### WHAT IS EXPECTED
Print the entries exactly; no image belongs in the copy.

[Saved data entries]
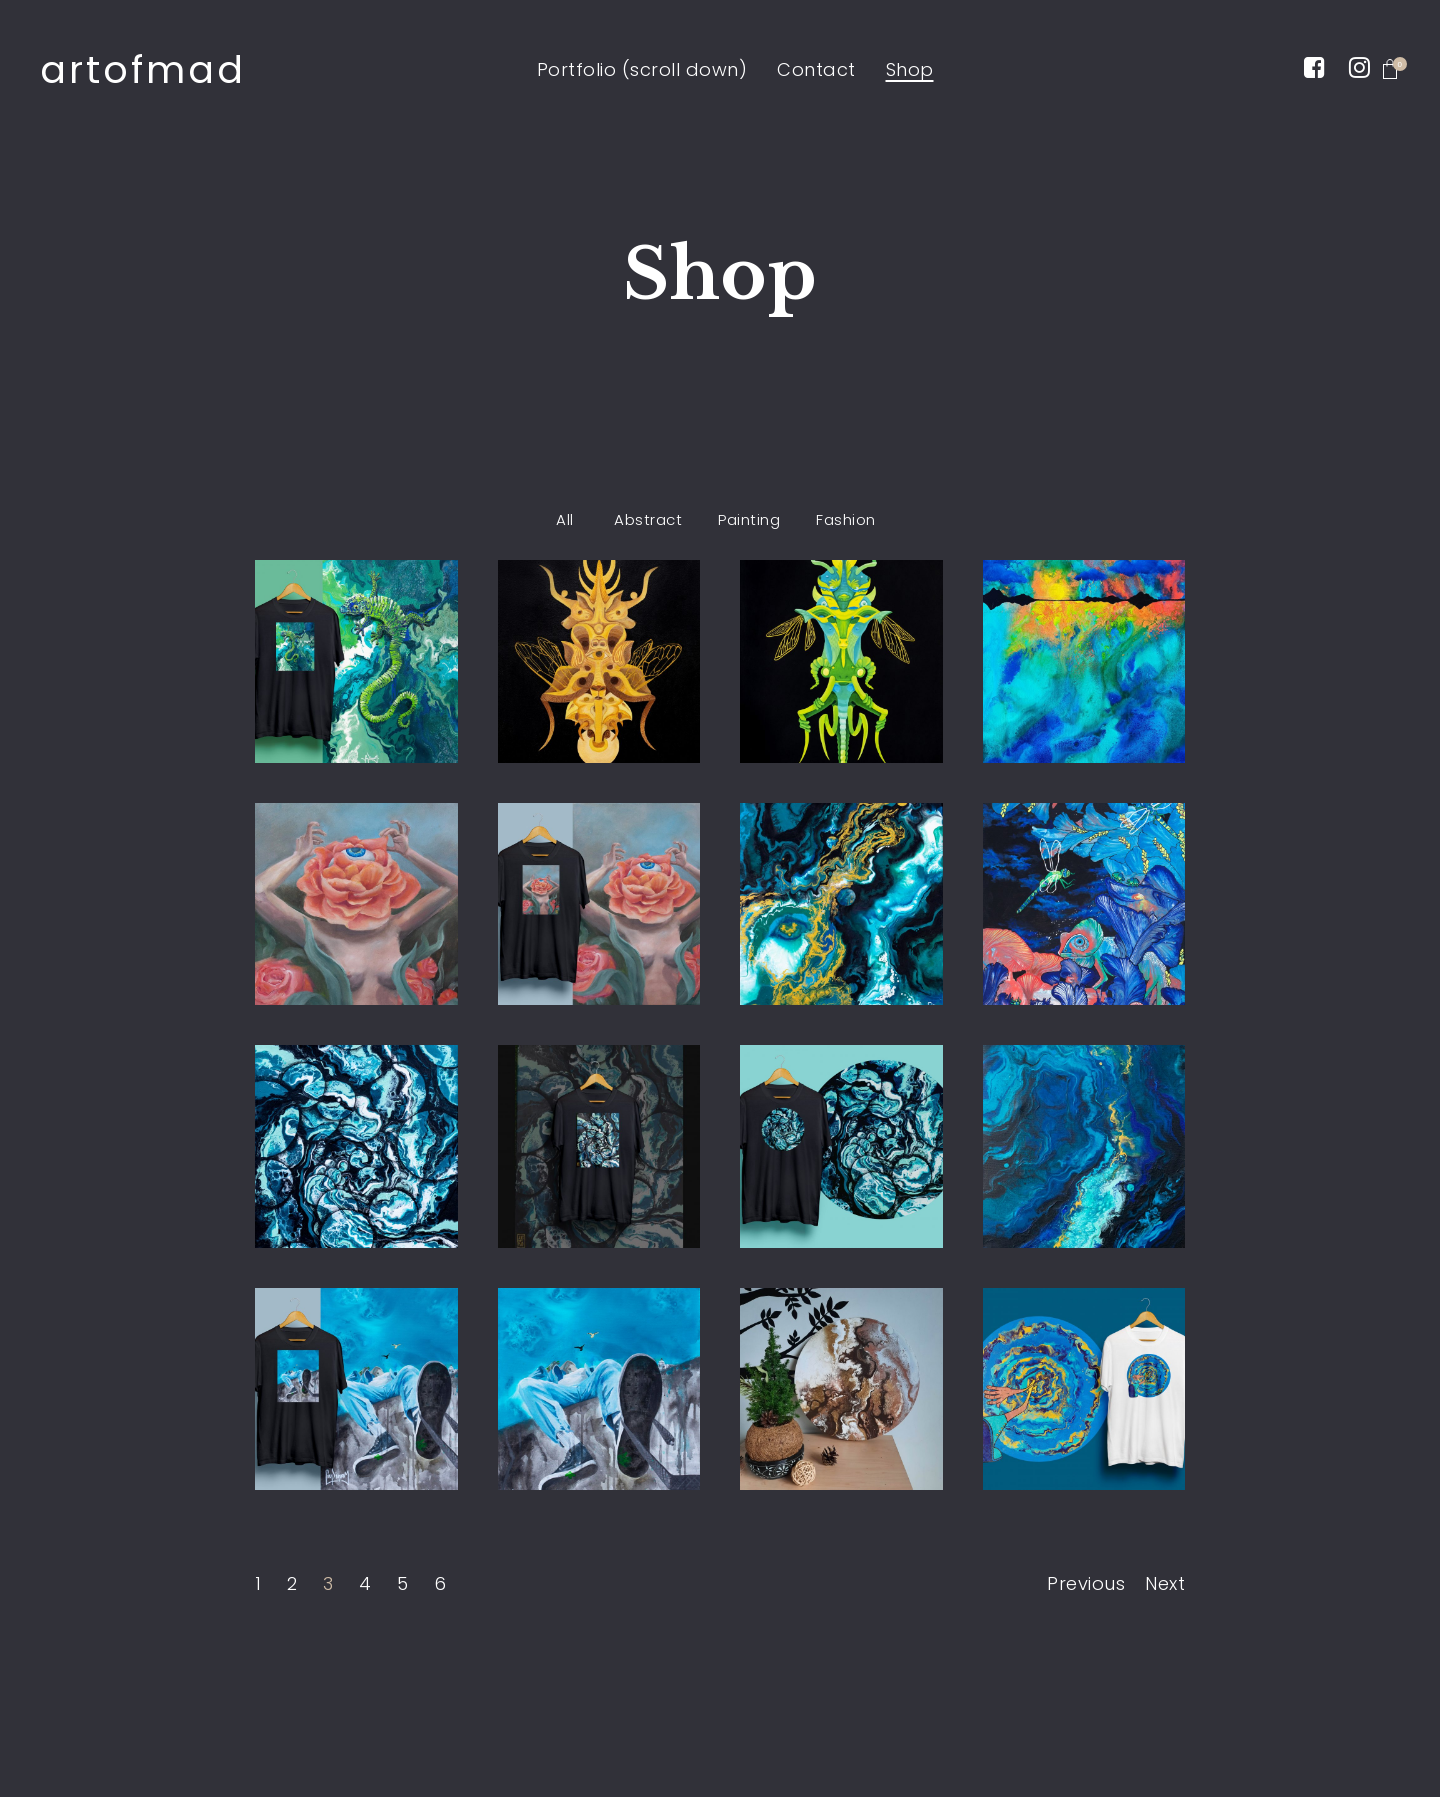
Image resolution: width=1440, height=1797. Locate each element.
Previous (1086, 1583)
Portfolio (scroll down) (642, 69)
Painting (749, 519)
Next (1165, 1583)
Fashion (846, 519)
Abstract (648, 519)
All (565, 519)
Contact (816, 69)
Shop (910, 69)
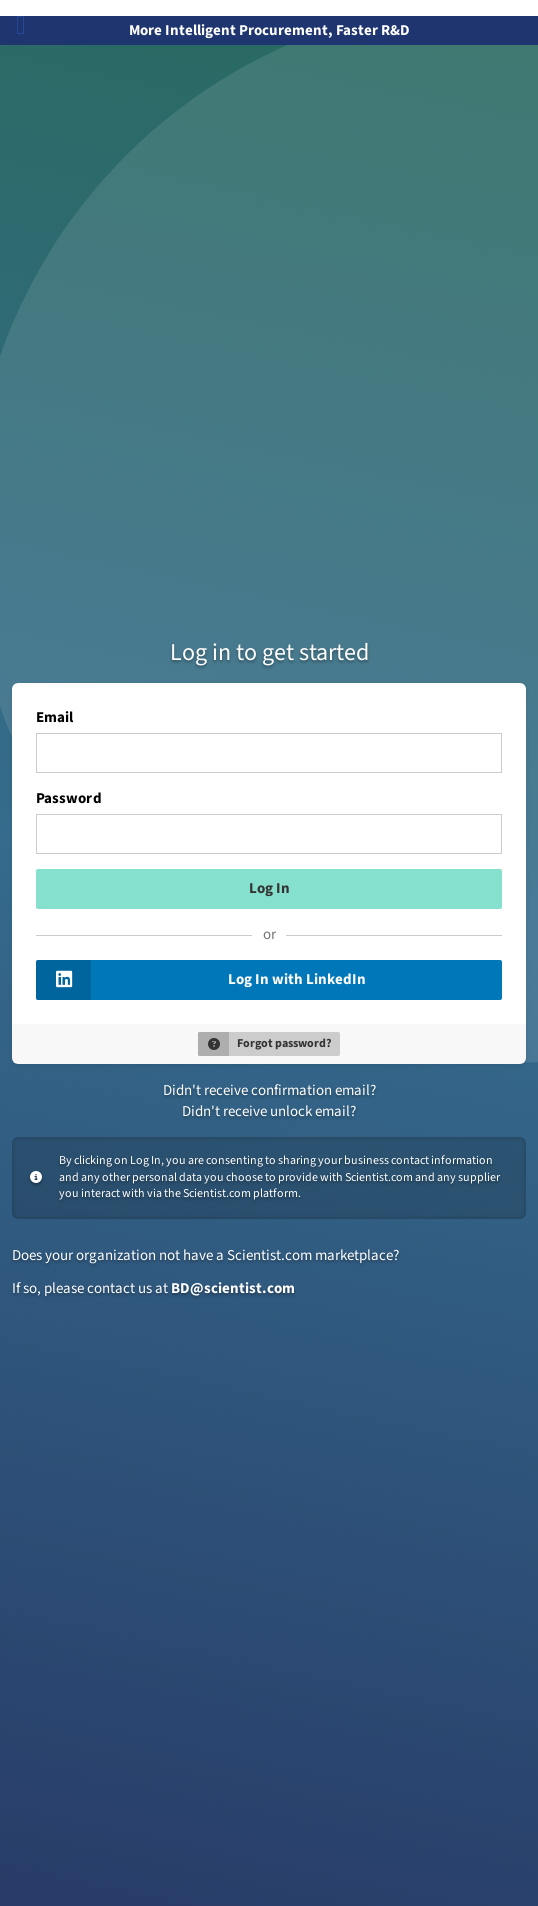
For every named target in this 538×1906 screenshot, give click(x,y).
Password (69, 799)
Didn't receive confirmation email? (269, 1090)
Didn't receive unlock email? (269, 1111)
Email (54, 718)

### EXERCISE SOLUTION
Image resolution: width=1440, height=1797. Locate each element.
Previous (1086, 1583)
Portfolio (scroll down) (642, 69)
Painting (749, 519)
Next (1165, 1583)
Fashion (846, 519)
Abstract (648, 519)
All (565, 519)
Contact (816, 69)
Shop (910, 69)
For every named target in this 538×1906 screenshot, give click(x,y).
Password (69, 799)
Didn't receive confirmation email? (269, 1090)
Didn't receive unlock email? (269, 1111)
Email (54, 718)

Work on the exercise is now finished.